▼

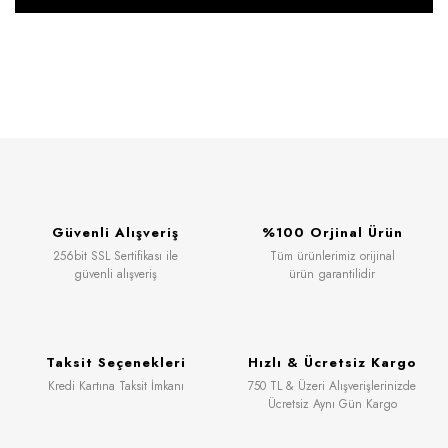
Güvenli Alışveriş
%100 Orjinal Ürün
256bit SSL Sertifikası ile
Tüm ürünlerimiz orijinal
güvenli alışveriş
ürün garantilidir
Taksit Seçenekleri
Hızlı & Ücretsiz Kargo
Kredi Kartına Taksit İmkanı
750 TL & Üzeri Alışverişlerinizde
Ücretsiz Aynı Gün Kargo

▲

**TASK PROMPT**
Compute the number of lines in the entries above that hold the word "Ücretsiz"; the answer must contain nothing else.

**RESPONSE BOX**
2